YOUR INSTRUCTIONS – Please reproduce all of the data below exactly, leaving each picture out.

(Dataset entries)
╔══

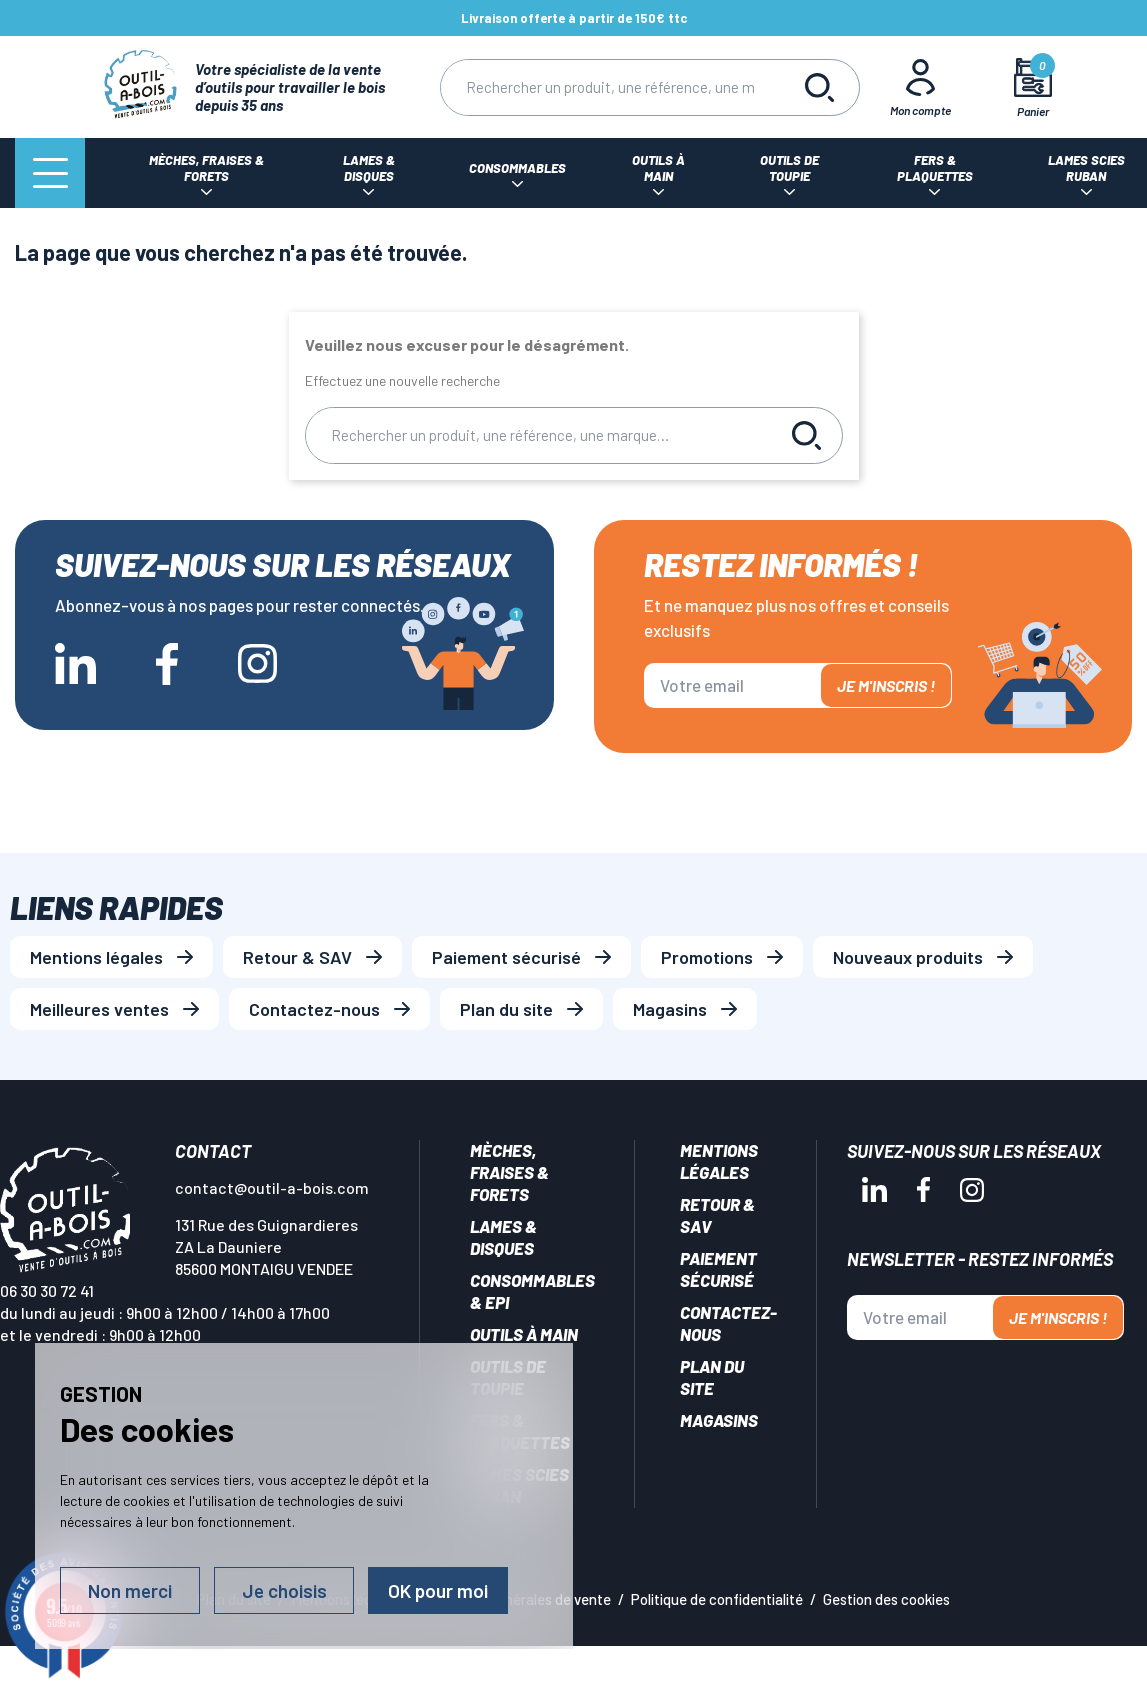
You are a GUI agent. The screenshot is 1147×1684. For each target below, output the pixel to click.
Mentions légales (96, 957)
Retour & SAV (297, 957)
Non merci (130, 1590)
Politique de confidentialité (717, 1599)
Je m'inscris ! (886, 685)
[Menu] (50, 173)
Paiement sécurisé (506, 957)
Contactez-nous (314, 1009)
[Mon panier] (1032, 87)
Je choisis (284, 1590)
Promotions (707, 957)
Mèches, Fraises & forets (509, 1172)
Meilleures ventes (99, 1009)
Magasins (670, 1009)
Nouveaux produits (908, 957)
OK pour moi (438, 1590)
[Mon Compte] (920, 87)
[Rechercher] (610, 87)
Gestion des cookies (886, 1599)
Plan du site (506, 1009)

╚══

RESULT –
You are a GUI agent. The screenshot is 1147×1684. For each target below, output the pixel to click.
Mentions légales (96, 957)
Retour & SAV (297, 957)
Non merci (130, 1590)
Politique de confidentialité (717, 1599)
Je m'inscris ! (886, 685)
[Menu] (50, 173)
Paiement sécurisé (506, 957)
Contactez-nous (314, 1009)
[Mon panier] (1032, 87)
Je choisis (284, 1590)
Promotions (707, 957)
Mèches, Fraises & forets (509, 1172)
Meilleures ventes (99, 1009)
Magasins (670, 1009)
Nouveaux produits (908, 957)
OK pour moi (438, 1590)
[Mon Compte] (920, 87)
[Rechercher] (610, 87)
Gestion des cookies (886, 1599)
Plan du site (506, 1009)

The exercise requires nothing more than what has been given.